Открытие электричества. (история открытия явления)

Электричество.История

История развития ЭВМ

----------


## worm

> Бесполезно дискутировать в данном случае. Человек вбил что-то себе в голову и не хочет слышать окружающих.


 Ты мне, человеку с детства занимающимся программированием, доказываешь что компьютер непригоден для моделирования. Втираешь мне, что в компьютерах не меняется физическая структура.

Можно начать на компьютере что-то считать, отправить его в hibernate, обесточить, а через 2 недели снова включить и продолжить расчёты. Это означает что физическая струтктура компьютера (винчестера) МЕНЯЕТСЯ.
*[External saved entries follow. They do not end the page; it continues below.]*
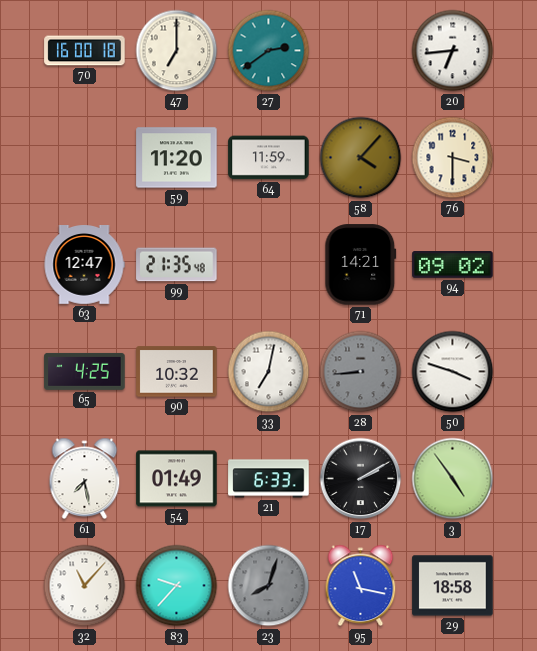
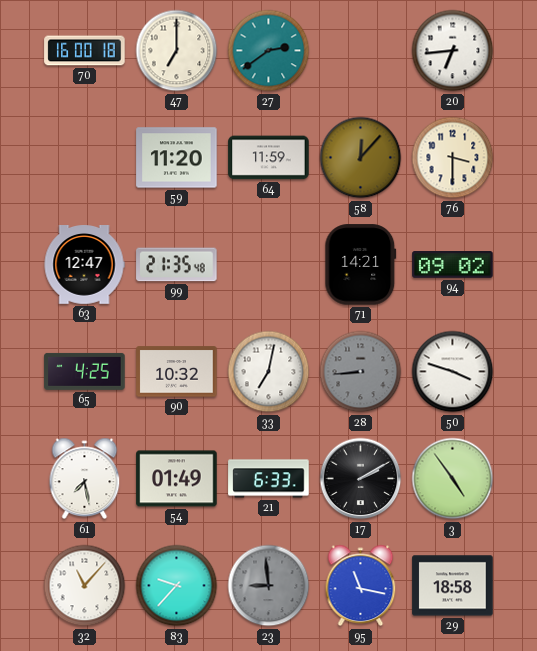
58: 4:07 -> 12:07
23: 8:03 -> 8:59
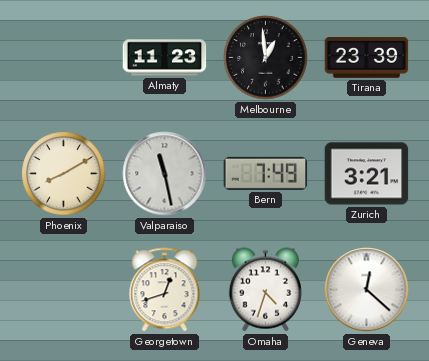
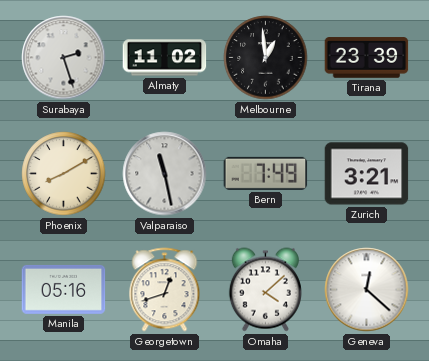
Surabaya: none -> 2:27
Almaty: 11:23 -> 11:02
Manila: none -> 05:16
Omaha: 4:33 -> 4:08
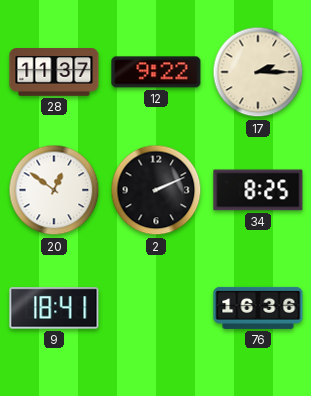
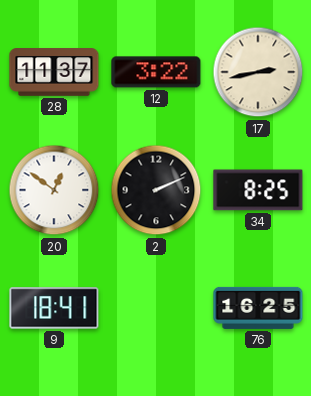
12: 9:22 -> 3:22
17: 2:15 -> 2:43
76: 16:36 -> 16:25
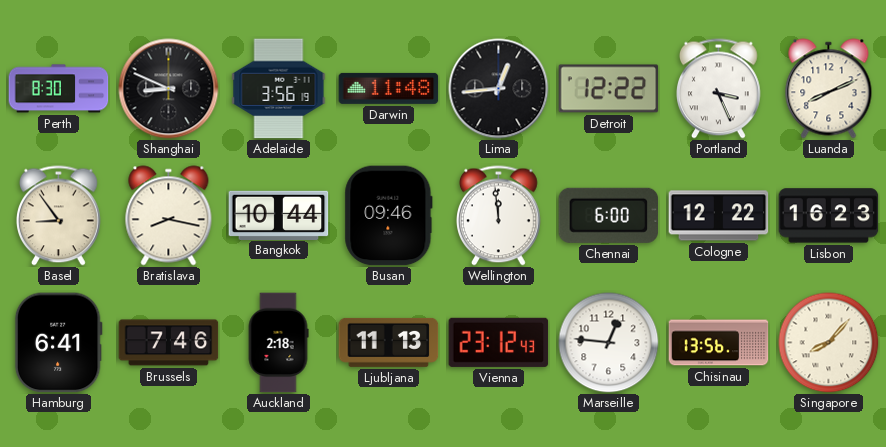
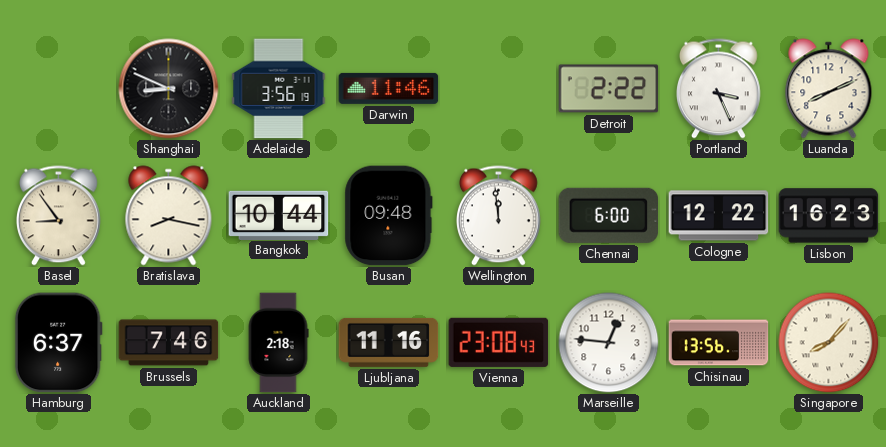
Perth: 8:30 -> none
Darwin: 11:48 -> 11:46
Lima: 12:44 -> none
Detroit: 12:22 -> 2:22
Busan: 09:46 -> 09:48
Hamburg: 6:41 -> 6:37
Ljubljana: 11:13 -> 11:16
Vienna: 23:12 -> 23:08
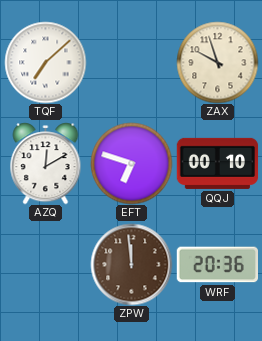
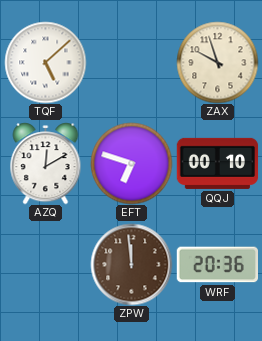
TQF: 7:08 -> 5:08
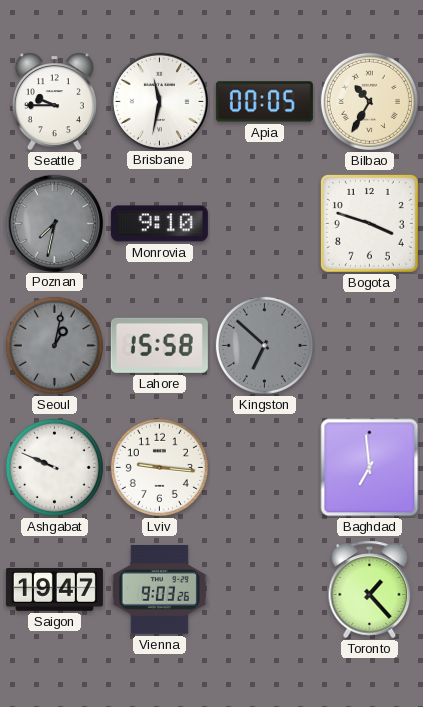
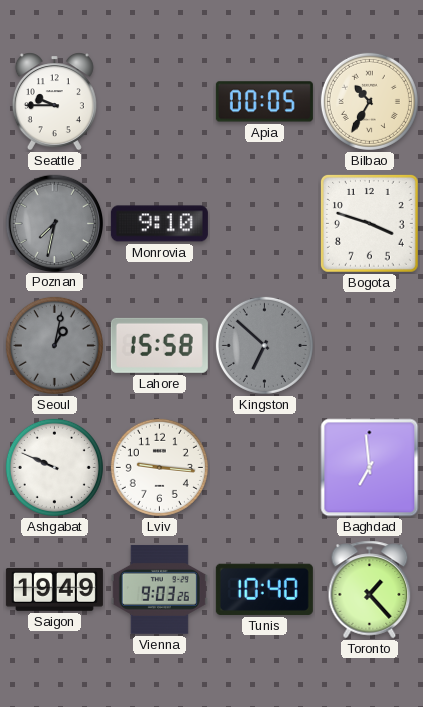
Brisbane: 11:32 -> none
Saigon: 19:47 -> 19:49
Tunis: none -> 10:40
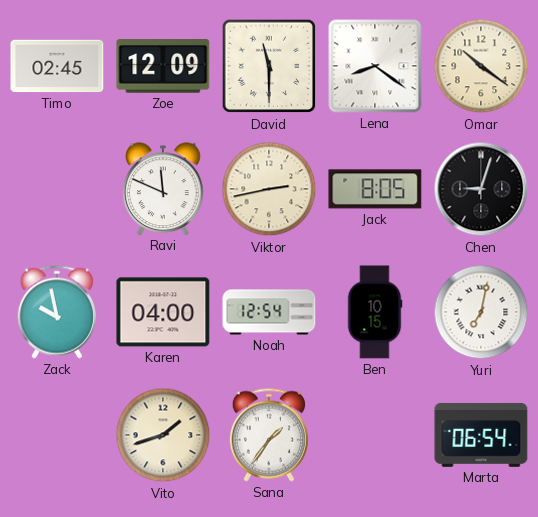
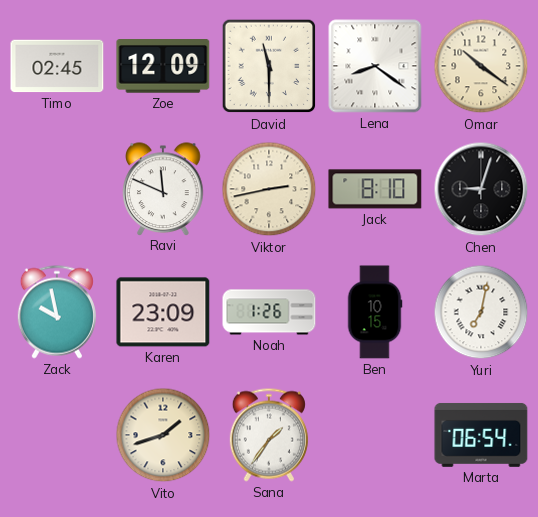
Jack: 8:05 -> 8:10
Karen: 04:00 -> 23:09
Noah: 12:54 -> 1:26
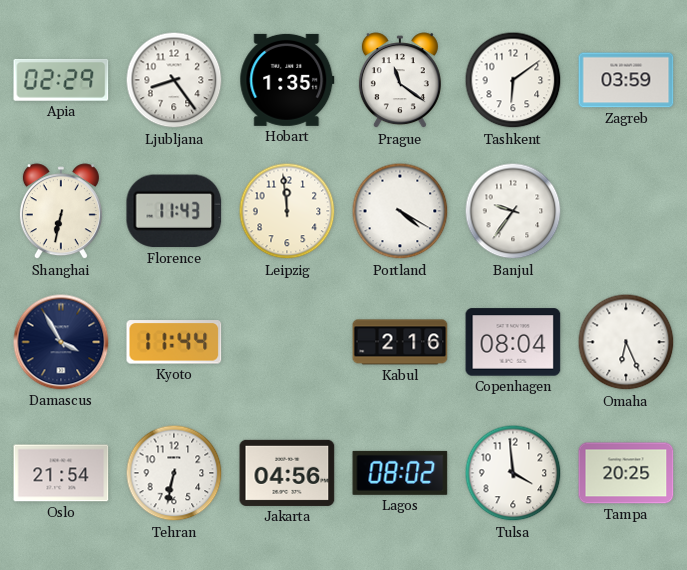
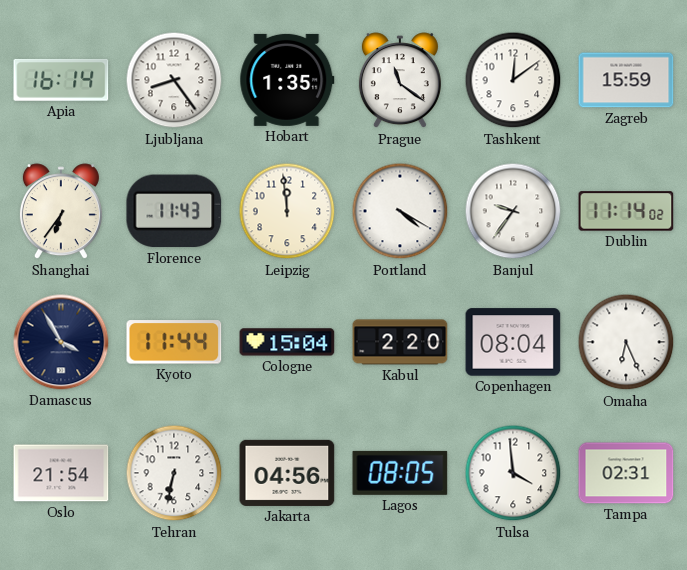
Apia: 02:29 -> 16:14
Tashkent: 6:09 -> 12:09
Zagreb: 03:59 -> 15:59
Shanghai: 6:32 -> 6:36
Dublin: none -> 11:14
Cologne: none -> 15:04
Kabul: 2:16 -> 2:20
Lagos: 08:02 -> 08:05
Tampa: 20:25 -> 02:31
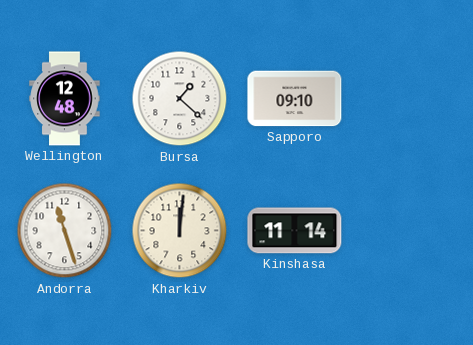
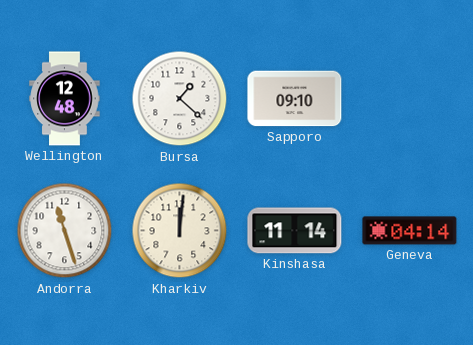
Geneva: none -> 04:14
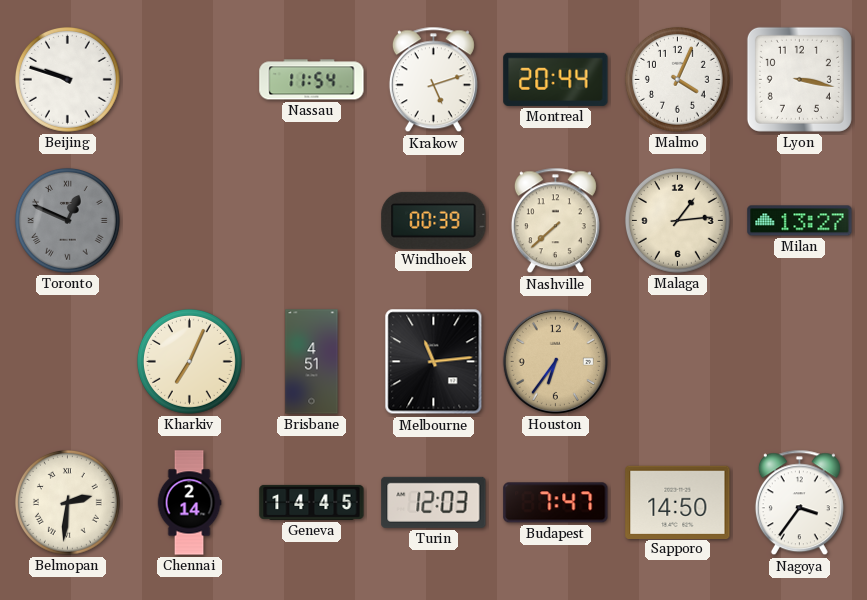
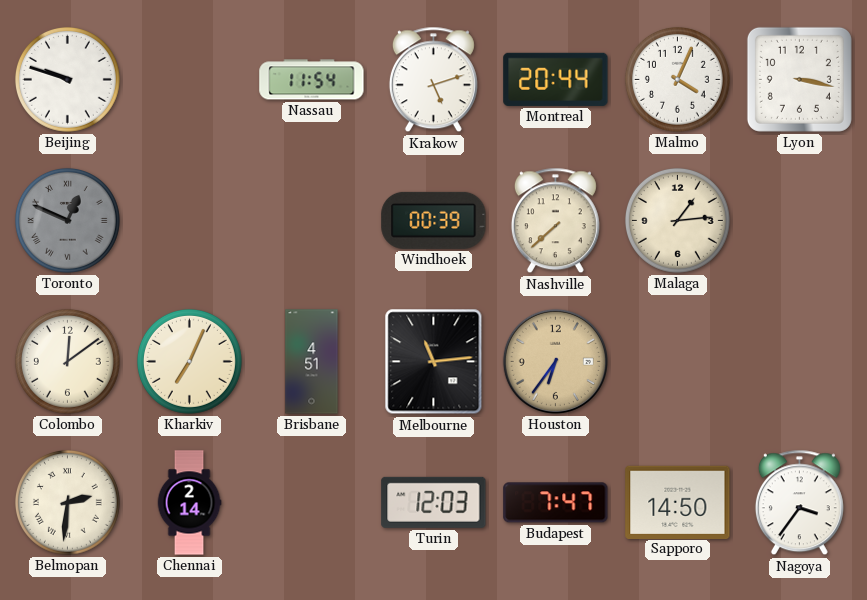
Milan: 13:27 -> none
Colombo: none -> 12:09
Geneva: 14:45 -> none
И ещё ты ссылаешься на пседвоучёных, у которых научная репутация ниже плинтуса.

Я не буду Савельева разоблачать.
Это сделали до меня: https://www.google.by/search?num=100...ivejournal.com

Бесполезно дискутировать... Это с тобой бесполезно разговаривать. Ссылаешься на псевдоученых, которые вместо научного подхода занимаются ёрничаньем и демагогией.

----------


## NEET

> Можно ли считать жизнь бессмысленной галлюцинацией?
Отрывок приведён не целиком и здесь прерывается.